It feels as hot as Hell again this summer, which got me wondering what is going on in the actual place.
(Inspired by Dante)
As a result of climate change, the world is baking. It feels as hot as Hell again this summer which got me wondering what is going on in Hell and whether the place of eternal damnation was getting hotter too.
To find out, I dialed 666-6666 in an effort to reach Virgil, the ancient Roman poet, in hopes that he would give me a tour of Hades as he has been known to do. To my surprise I was connected to the Devil himself.
Here is how our conversation went:
Satan: Sorry, John, but Virgil is busy with some urgent business in Limbo, the first circle of Hell. Besides, you can’t actually enter the underworld…yet. But I can answer any of your questions, and I have the best words.
Me: What do you mean YET?
Satan: I didn’t mean anything by that, as far as you know.
Me: Anyway, You’re in charge down there, right?
Satan: Yes of course.
Me: How did you get that job?
Satan: Well, in the beginning I was in the Good Place. But I was charged with leading an insurrection along with some other angels. Frankly it was a peaceful rally of tourists. The rally participants were patriots. Nevertheless, after what I would call a witch hunt, I was reassigned down here.
Me: Sorry to hear that.
Satan: I don’t really mind. It’s unbelievable what I’ve done here. I’ve made Hell great again. A lot of demons are saying that and saying that it’s never been so hot here in Hades. I would give my job performance an A+.
Me: Do you give any input as to where the dearly departed spend their afterlife?
Satan: No, the Lord makes those decisions by himself.

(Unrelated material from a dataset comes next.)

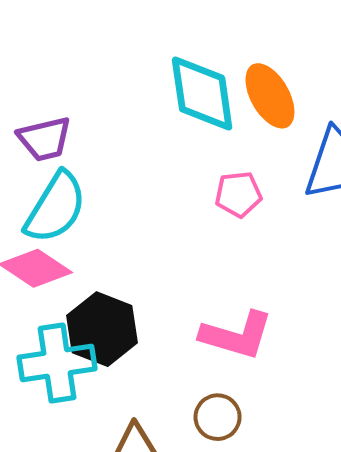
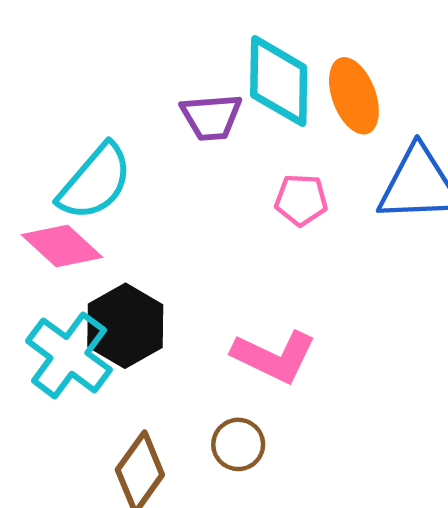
purple trapezoid: (45, 139) -> (211, 117), moved
cyan cross: (57, 363) -> (69, 355), turned 36

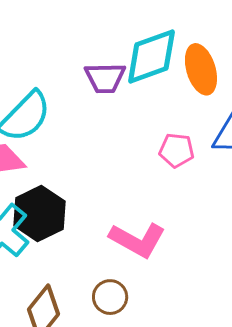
cyan diamond: (279, 81) -> (151, 57), turned 66
pink pentagon: (301, 200) -> (177, 150), moved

However, the afterlife process is rigged. That much I can tell you. Many souls in the underworld are contesting their placement here. Fortunately, we have an abundance of lawyers in Hell to handle all the cases. We’ll see what happens.
Me: Earlier you said that Virgil is in Limbo. What is that?

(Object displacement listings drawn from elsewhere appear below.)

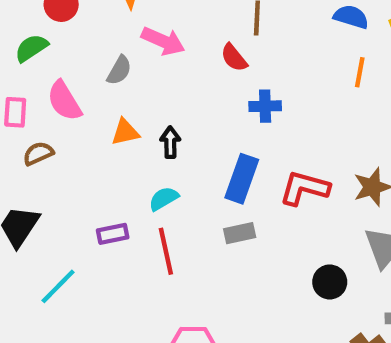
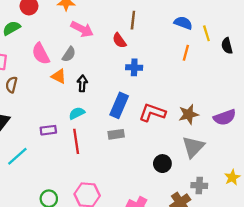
gray semicircle: (119, 70) -> (69, 54), moved
pink semicircle: (64, 101) -> (41, 54), moved
orange triangle: (125, 132) -> (59, 76), turned 35
brown semicircle: (38, 154) -> (11, 85), turned -56

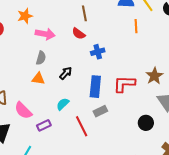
pink semicircle: (41, 54) -> (23, 111), moved
black arrow: (82, 83) -> (66, 73), moved, turned 56
red line: (76, 141) -> (82, 126), moved

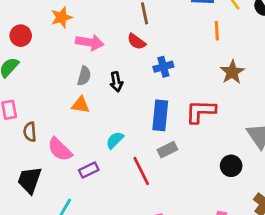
black arrow: (66, 73) -> (116, 82), moved, turned 128
brown star: (154, 76) -> (232, 72), moved

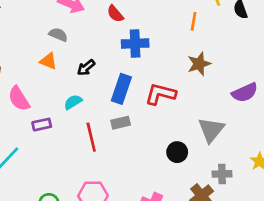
blue cross: (163, 67) -> (135, 43), size x1.4
gray semicircle: (84, 76) -> (58, 35), turned -96
black arrow: (116, 82) -> (86, 68), moved, turned 48

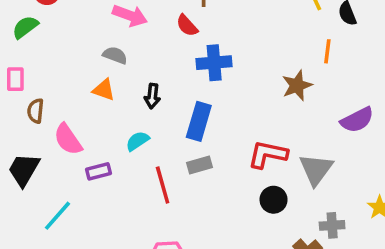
orange line: (194, 21) -> (327, 51), moved
black arrow: (86, 68) -> (152, 96), turned -42
red L-shape: (160, 94) -> (268, 154), moved

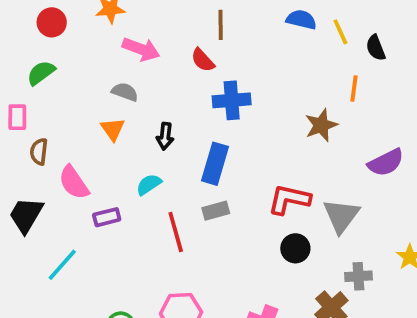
green semicircle: (25, 27) -> (41, 73), moved
orange triangle: (104, 90) -> (113, 129), turned 35

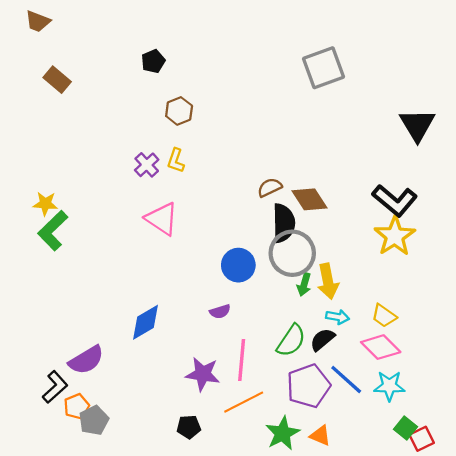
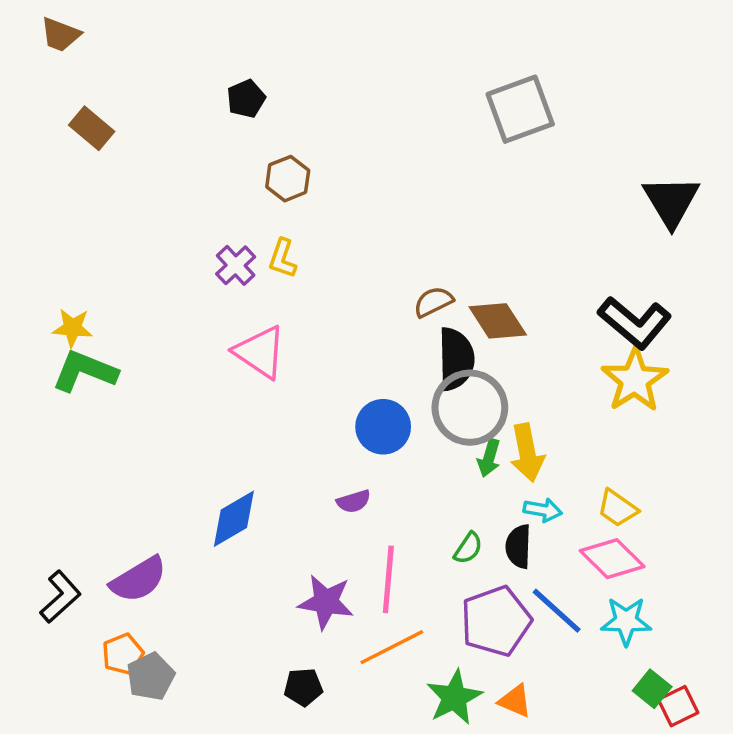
green L-shape: (53, 231) -> (85, 371), turned 66
black semicircle: (322, 340) -> (518, 546), turned -48
green semicircle: (291, 341) -> (468, 548), size x0.6
black L-shape: (55, 387) -> (60, 597), moved

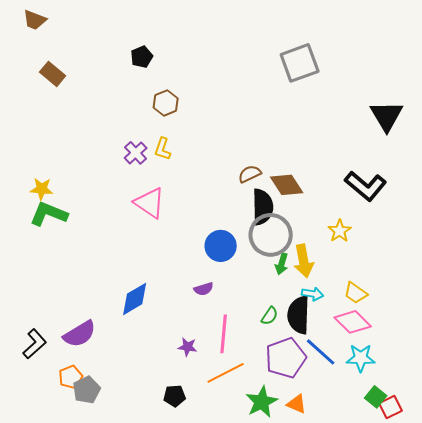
yellow star: (635, 380) -> (340, 231), moved, size x0.6
black semicircle: (518, 546) -> (299, 315), size x1.5
purple star: (326, 602) -> (188, 347), size x0.6

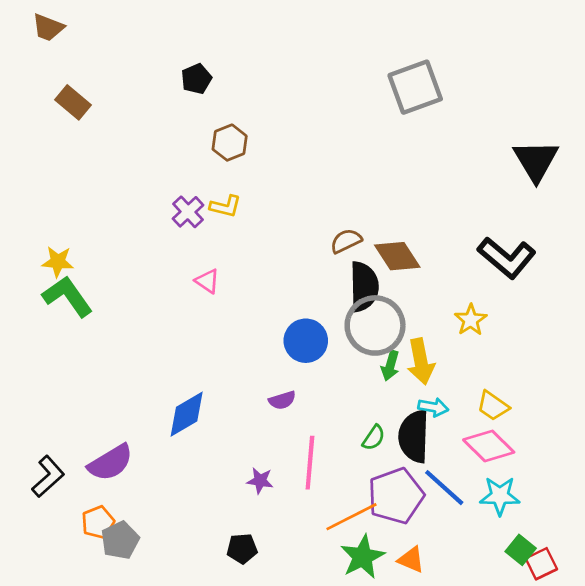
yellow L-shape: (163, 149) -> (225, 206), turned -95
pink triangle: (150, 203) -> (207, 281), size x0.6
green L-shape: (49, 214) -> (67, 296), turned 33
orange line: (226, 373) -> (351, 517), moved

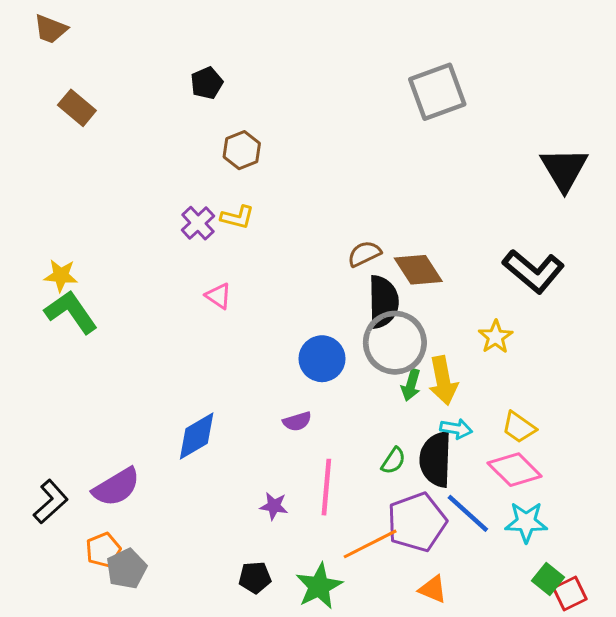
green star: (363, 557) -> (319, 586), moved

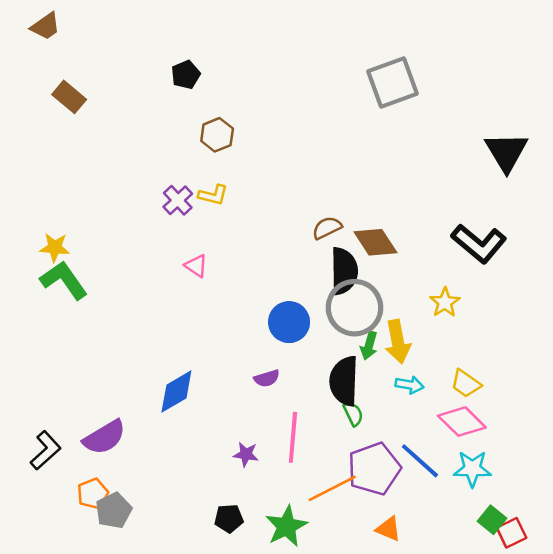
brown trapezoid: (51, 29) -> (46, 26), turned -56
black semicircle: (436, 459) -> (344, 381), moved
green semicircle: (393, 461) -> (353, 414), turned -60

Satan: It’s the circle for souls who didn’t accept Christ but were not sinful.
Me: Are they tortured?
Satan: Not really. There is just a presence of sadness and gloominess which they must endure. It’s like how Pittsburg Pirate fans feel every summer.
Me: That’s pretty rough. Do they ever get out of Limbo?

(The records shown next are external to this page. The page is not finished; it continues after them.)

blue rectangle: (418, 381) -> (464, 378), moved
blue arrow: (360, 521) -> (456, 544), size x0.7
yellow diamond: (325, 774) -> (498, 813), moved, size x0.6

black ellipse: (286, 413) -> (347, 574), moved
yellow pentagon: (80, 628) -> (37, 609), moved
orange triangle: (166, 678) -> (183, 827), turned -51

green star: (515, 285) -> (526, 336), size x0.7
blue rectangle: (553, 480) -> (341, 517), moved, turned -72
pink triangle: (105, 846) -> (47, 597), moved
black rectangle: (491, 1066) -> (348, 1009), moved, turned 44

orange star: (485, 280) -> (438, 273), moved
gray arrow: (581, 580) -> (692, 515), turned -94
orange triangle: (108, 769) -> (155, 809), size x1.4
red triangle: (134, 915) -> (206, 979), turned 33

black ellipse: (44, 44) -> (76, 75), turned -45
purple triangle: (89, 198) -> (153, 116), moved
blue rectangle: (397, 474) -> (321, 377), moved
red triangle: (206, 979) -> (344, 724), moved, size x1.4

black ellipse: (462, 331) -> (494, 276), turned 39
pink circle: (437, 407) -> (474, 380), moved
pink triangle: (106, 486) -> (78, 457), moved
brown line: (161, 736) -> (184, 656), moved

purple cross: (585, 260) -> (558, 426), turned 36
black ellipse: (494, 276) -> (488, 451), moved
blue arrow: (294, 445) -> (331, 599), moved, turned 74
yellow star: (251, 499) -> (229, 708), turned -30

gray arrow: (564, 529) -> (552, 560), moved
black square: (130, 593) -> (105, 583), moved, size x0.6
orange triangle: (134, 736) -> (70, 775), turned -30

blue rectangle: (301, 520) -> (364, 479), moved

Satan: Not unless hell freezes over, which coincidently is when the Pirates will win the World Series.
Me: Anything else going on in the land of perpetual torment?
Satan: We have a big infrastructure project going on in Lust, the second circle of Hell. This is where we incarcerate the fornicators who were overwhelmed with lust during their lives.
We have just completed the Jeffrey Epstein wing and will soon start construction on the Harvey Weinstein building. We expect a continued surge in inmates here including many more politicians and entertainers.
Me: Is it sweltering in that circle?
Satan: Not like most other circles. It’s about as hot as St. Louis in August. So, the carnal malefactors don’t experience the intense torture as in other parts of Hades. But for some reason we hear the most moans, groans and squeals emanating from there.
Me: Do they ever get out, like for good behavior?
Satan: No, however, many seem to think they will be leaving as we often hear them screaming, “Oh, God, I’m coming” but I assure you, they aren’t going anywhere. There are no happy endings for these unlucky souls who apparently got lucky a few times too many before they were sent here.
Me: Any other changes being planned?
Satan: Well, if we can get enough infrastructure funding, we will also expand the third circle which is where we house those guilty of gluttony. An increasing number of souls are being sent there. They just couldn’t refrain from going to the fast-food establishments and the all-you-can-eat buffets. And washing it all down with diet cokes doesn’t make it OK. Those people are YUGE. It’s unbelievable.
You don’t want to get stuck in a middle seat on the boat crossing the River Styx with these folks. That I can tell you.
Me: Any other news from the land of fire and brimstone?
Satan: We would also like to enlarge Wrath, the fifth circle. This is where we hold those that exhibited rage and fury during their lifetime. They are placed here where they struggle and fight with each other for eternity.
Me: That sounds like what goes on in Washington D.C.
Satan: Yes, I think a lot of American politicians will feel right at home in this circle.
Me: Well, thanks for the update. I can see you and your demons are very busy.
So, there you have it, straight from the Devil himself. There is a hell of a lot going on in Hell these days.